The problem with academic pre-K
Conducted in tandem with a team of Vanderbilt University researchers, Farran’s study arrived at either the best or worst time: Just as there was talk of reviving an element of President Biden’s “Build Back Better” proposal: to provide free, state-run preschool for all 3- and 4-year-olds.
Dr. Peter Gray, a Boston College Psychology Professor, co-founder of Let Grow, and author of a popular college psychology textbook, found the timing auspicious. “If this study doesn’t put the nail in the coffin of academic training for little children,” he said, “it’s hard to imagine what will.”
How the study was conducted
Here’s how Farran’s study unfolded: About 3,000 kids applied for a free pre-K program in the state of Tennessee. The program was open only to low-income families. A lottery determined who got in, creating a natural A/B split: Two demographically identical groups, one that got into the program staffed by fully licensed teachers, the other a “control group,” left on their own until the start of kindergarten.
Of the kids in the control group, the majority (63 percent of the kids) were simply cared for at home. The rest were pretty evenly divided between Head Start programs and private childcare. All of the families lived below the poverty line.
At first, it looked like the kids who’d won the lottery had, well, won the lottery. They did better on academic tests when entering kindergarten. But by third grade, those gains were already reversing. By sixth grade, the pre-K kids were 48 percent more likely to have committed a behavioral offense, and 75 percent more likely to have been diagnosed with a learning issue. Meantime, on assessment tests, the gap kept growing — with the pre-K kids at the bottom.
The importance of play
Gray found these outcomes to be predictable. When kids are pushed into academics before they are ready, he said, it disrupts the natural unfolding of curiosity, mastery and joy. It’s like being forced to take poker lessons before mastering Go Fish. Kids may feel lost, bored and dumb. They may decide they hate school, or that the only way to escape is to act out.

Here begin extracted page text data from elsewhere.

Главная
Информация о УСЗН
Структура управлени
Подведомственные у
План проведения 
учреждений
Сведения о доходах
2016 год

Compare that to plain-old playing, where kids discover how to make things happen, try out new ideas and make friends. This requires learning “self-management” — the ability to hold yourself together enough that other kids want to play with you. Those are real lessons — some of life’s biggest. There’s time for academics later.

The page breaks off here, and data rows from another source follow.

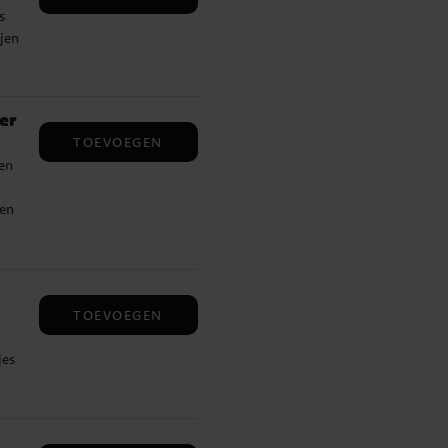
s
ijen
n
er
TOEVOEGEN
gen
len
eft
TOEVOEGEN
jes
an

Public preschool “should be play-based and modeled on the successful private preschools who have continued with this curriculum despite pressure from parents and some educators to push learning the ABCs, reading and math from boring handouts,” said Arlene Virga, a retired educator and executive director of a children’s sports association that served tens of thousands of students in New York City.
The German model
This is something the Germans figured out 50 years ago. In a Psychology Today piece on the Tennessee study, Gray recounted an enormous educational experiment from the 1970s:
“The German government was trying to decide whether it would be a good idea, or not, to start teaching academic skills in kindergarten rather than maintain kindergarten as purely a place for play, stories, singing and the like, as it had always been before. So, they conducted a controlled experiment involving 100 kindergarten classrooms. They introduced some academic training into 50 of them and not into the other 50.
“The graduates of academic kindergartens performed better on academic tests in first grade than the others, but the difference subsequently faded, and by fourth grade, they were performing worse than the others on every measure in the study. Specifically, they scored more poorly on tests of reading and arithmetic and were less well-adjusted socially and emotionally than the controls."
Play is training
Taking these results to heart — and, even better, to policy — the Germans decided not to pursue academic pre-K and kept it play-based. Researcher Farran’s work points to the same conclusion: Maybe little kids don’t need intensive academic training.
Put another way: Maybe play is the intensive training.